コロナ禍で仕事が激減した2020年、「『本気でヤバい』と焦っていたときに、SNSで目にしたのが『アスリートのエンジニア化プロジェクト』というフレーズでした」

そう振り返るのは、WFリーグ(女子フットサルリーグ)のバルドラール浦安ラス・ボニータスでプレーする筏井(いかだい)りささん(35)です。バルドラール浦安ラス・ボニータスは今シーズンリーグ優勝を飾り、4連覇を達成しました。

元なでしこリーガーの筏井さんは、29歳でフットサル選手に転向。アマチュア選手としての契約で、現在はフリーランスとしてJFA(日本サッカー協会)の社会貢献活動やフットサルの指導などの仕事をしながら、競技に取り組んでいます。

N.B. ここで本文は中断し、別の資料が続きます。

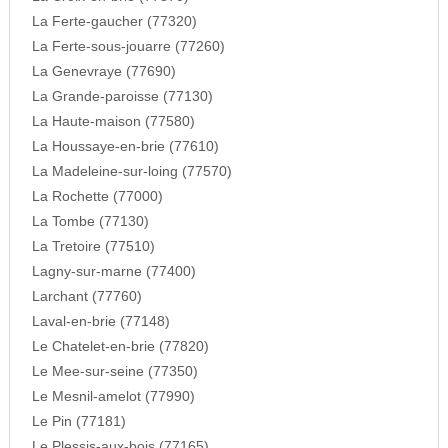
La Ferte-gaucher (77320)
La Ferte-sous-jouarre (77260)
La Genevraye (77690)
La Grande-paroisse (77130)
La Haute-maison (77580)
La Houssaye-en-brie (77610)
La Madeleine-sur-loing (77570)
La Rochette (77000)
La Tombe (77130)
La Tretoire (77510)
Lagny-sur-marne (77400)
Larchant (77760)
Laval-en-brie (77148)
Le Chatelet-en-brie (77820)
Le Mee-sur-seine (77350)
Le Mesnil-amelot (77990)
Le Pin (77181)
Le Plessis-aux-bois (77165)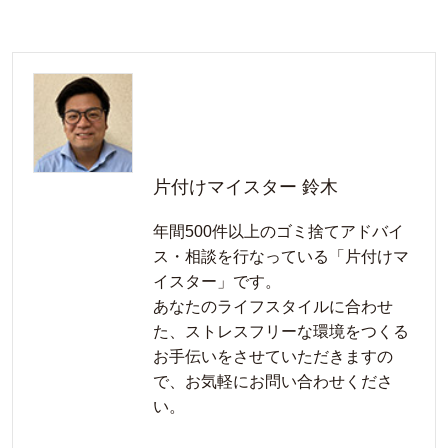
片付けマイスター 鈴木
年間500件以上のゴミ捨てアドバイ
ス・相談を行なっている「片付けマ
イスター」です。
あなたのライフスタイルに合わせ
た、ストレスフリーな環境をつくる
お手伝いをさせていただきますの
で、お気軽にお問い合わせくださ
い。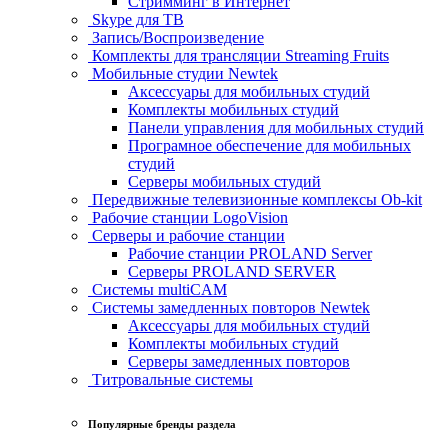
Стримминг в Интернет
Skype для ТВ
Запись/Воспроизведение
Комплекты для трансляции Streaming Fruits
Мобильные студии Newtek
Аксессуары для мобильных студий
Комплекты мобильных студий
Панели управления для мобильных студий
Програмное обеспечение для мобильных
студий
Серверы мобильных студий
Передвижные телевизионные комплексы Ob-kit
Рабочие станции LogoVision
Серверы и рабочие станции
Рабочие станции PROLAND Server
Серверы PROLAND SERVER
Системы multiCAM
Системы замедленных повторов Newtek
Аксессуары для мобильных студий
Комплекты мобильных студий
Серверы замедленных повторов
Титровальные системы
Популярные бренды раздела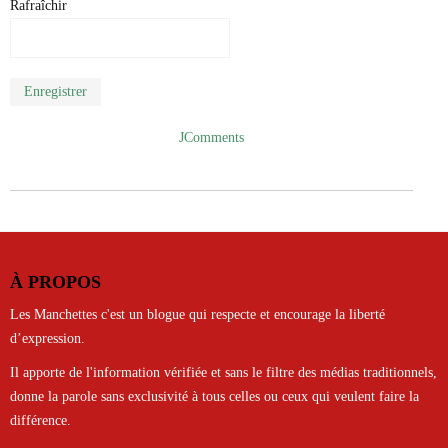
Rafraîchir
Enregistrer
JComments
À PROPOS
Les Manchettes c'est un blogue qui respecte et encourage la liberté
d’expression.
Il apporte de l'information vérifiée et sans le filtre des médias traditionnels,
donne la parole sans exclusivité à tous celles ou ceux qui veulent faire la
différence.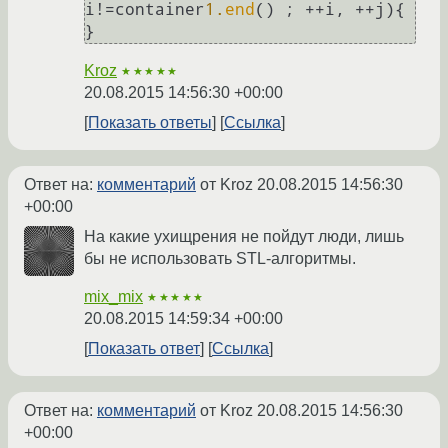
i!=container
1.
end
() ; ++i, ++j){

Kroz
★★★★★
20.08.2015 14:56:30 +00:00
Показать ответы
Ссылка
Ответ на:
комментарий
от Kroz
20.08.2015 14:56:30
+00:00
На какие ухищрения не пойдут люди, лишь
бы не использовать STL-алгоритмы.
mix_mix
★★★★★
20.08.2015 14:59:34 +00:00
Показать ответ
Ссылка
Ответ на:
комментарий
от Kroz
20.08.2015 14:56:30
+00:00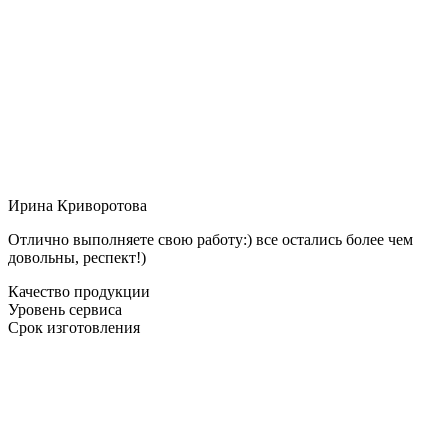
Ирина Криворотова
Отлично выполняете свою работу:) все остались более чем
довольны, респект!)
Качество продукции
Уровень сервиса
Срок изготовления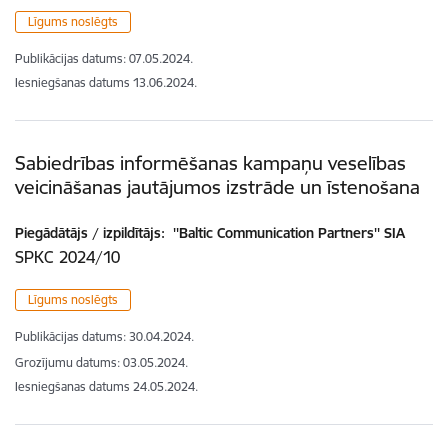
Līgums noslēgts
Publikācijas datums:
07.05.2024.
Iesniegšanas datums
13.06.2024.
Sabiedrības informēšanas kampaņu veselības
veicināšanas jautājumos izstrāde un īstenošana
Piegādātājs / izpildītājs:
''Baltic Communication Partners'' SIA
SPKC 2024/10
Līgums noslēgts
Publikācijas datums:
30.04.2024.
Grozījumu datums: 03.05.2024.
Iesniegšanas datums
24.05.2024.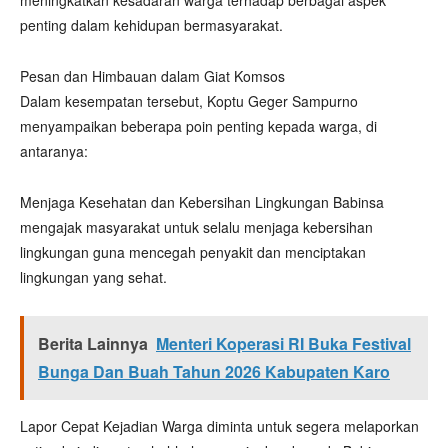
meningkatkan kesadaran warga terhadap berbagai aspek
penting dalam kehidupan bermasyarakat.
Pesan dan Himbauan dalam Giat Komsos
Dalam kesempatan tersebut, Koptu Geger Sampurno
menyampaikan beberapa poin penting kepada warga, di
antaranya:
Menjaga Kesehatan dan Kebersihan Lingkungan Babinsa
mengajak masyarakat untuk selalu menjaga kebersihan
lingkungan guna mencegah penyakit dan menciptakan
lingkungan yang sehat.
Berita Lainnya
Menteri Koperasi RI Buka Festival
Bunga Dan Buah Tahun 2026 Kabupaten Karo
Lapor Cepat Kejadian Warga diminta untuk segera melaporkan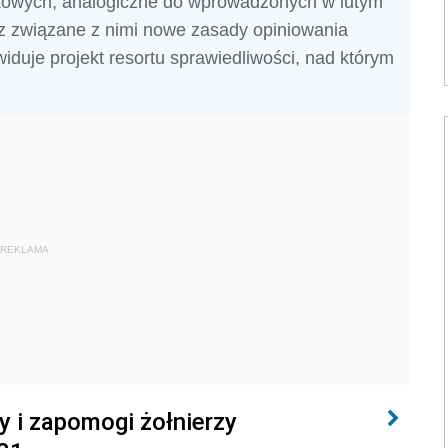
kowych, analogiczne do wprowadzonych w lutym
 związane z nimi nowe zasady opiniowania
duje projekt resortu sprawiedliwości, nad którym
REKLAMA
 i zapomogi żołnierzy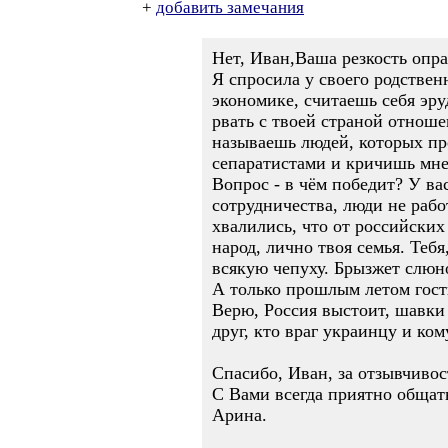
+
добавить замечания
Нет, Иван,Ваша резкость опра
Я спросила у своего родстве
экономике, считаешь себя эру
рвать с твоей страной отноше
называешь людей, которых про
сепаратистами и кричишь мне
Вопрос - в чём победит? У вас
сотрудничества, люди не рабо
хвалились, что от российских
народ, лично твоя семья. Тебя
всякую чепуху. Брызжет слюно
А только прошлым летом гости
Верю, Россия выстоит, шавки 
друг, кто враг украинцу и ко
Спасибо, Иван, за отзывчиво
С Вами всегда приятно общать
Арина.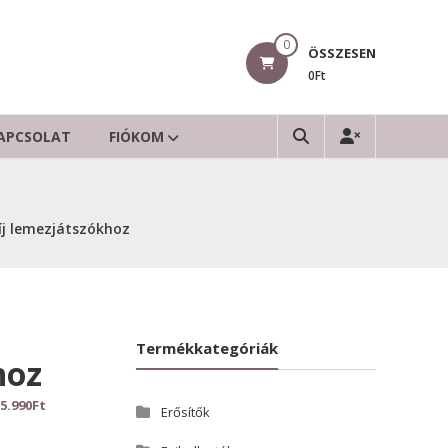
0
ÖSSZESEN
0Ft
APCSOLAT
FIÓKOM
íj lemezjátszókhoz
Termékkategóriák
hoz
5.990
Ft
Erősítők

フットサル日本代表としても活動する筏井さん(右)=本人提供
フットサル日本代表としても活動する筏井さん(右)=本人提供

エンジニア職に興味をもったのは、子どもの頃に人見知りだったことを知る旧友から「静かにコツコツ取り組むエンジニア職とか向いてそう」と言われたことを思い出したからといいます。

「もともと理系なので、自分でも向いているかもと思いました。何より自分のスキルになるのでは」と考え、SNSで「エンジニア×アスリート」という広告を出していたIT企業のタイムカプセルへ、すぐに連絡しました。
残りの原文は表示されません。